Under Niblack, Pfizer began developing a semisynthetic antibiotic to improve on the existing drug Erythomycin. But time and again, the experimental drugs appeared to be ineffective. Concentrations of the experimental antibiotics necessary to kill bacteria, as measured in the bloodstream, couldn’t be achieved in human subjects during early clinical trials.
With a huge potential profit on the line from the development of a new general antibiotic, the research continued for more than 20 years. Finally, Niblack told his scientists that it was time for a breakthrough, or else.
“I told the research team that I was going to pull the plug because they had spent too many years and too much money on this for nothing,” he said.
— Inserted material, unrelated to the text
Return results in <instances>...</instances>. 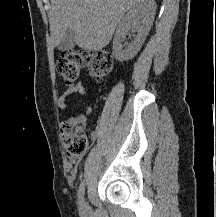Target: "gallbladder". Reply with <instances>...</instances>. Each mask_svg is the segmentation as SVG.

That caught their attention. Recent clinical studies of concentrations of certain antibiotics measured in the tissue rather than blood showed high enough levels to kill bacteria. Not confident but facing the end of their program, the Pfizer clinical researchers tested the hypothesis with their best experimental drug (later named Zithromax), and the results showed the drug indeed worked at high enough levels and remained in the body longer than expected to continue killing bacteria. Following clinical trials, Zithromax was approved by the FDA and moved to market. After two decades, and a last-minute reprieve, the antibiotic became one of the company’s most profitable products.
Each year, Zithromax is prescribed to millions of people, and especially to children. Commonly packaged as the Z-pack, it became the best-selling antibiotic in the United States with sales peaking at $2 billion in 2005.
When talking to his scholars, Niblack is not all doom and gloom. He points out that young scientists often have a naiveté about what they can accomplish and, instead of shying away, forge ahead eagerly and “starry-eyed,” in his words.
“That leads to all sorts of wonderful discoveries accomplished by people who didn't realize they probably couldn't succeed at something and they did anyway,” Niblack said. “That's what youth is all about.”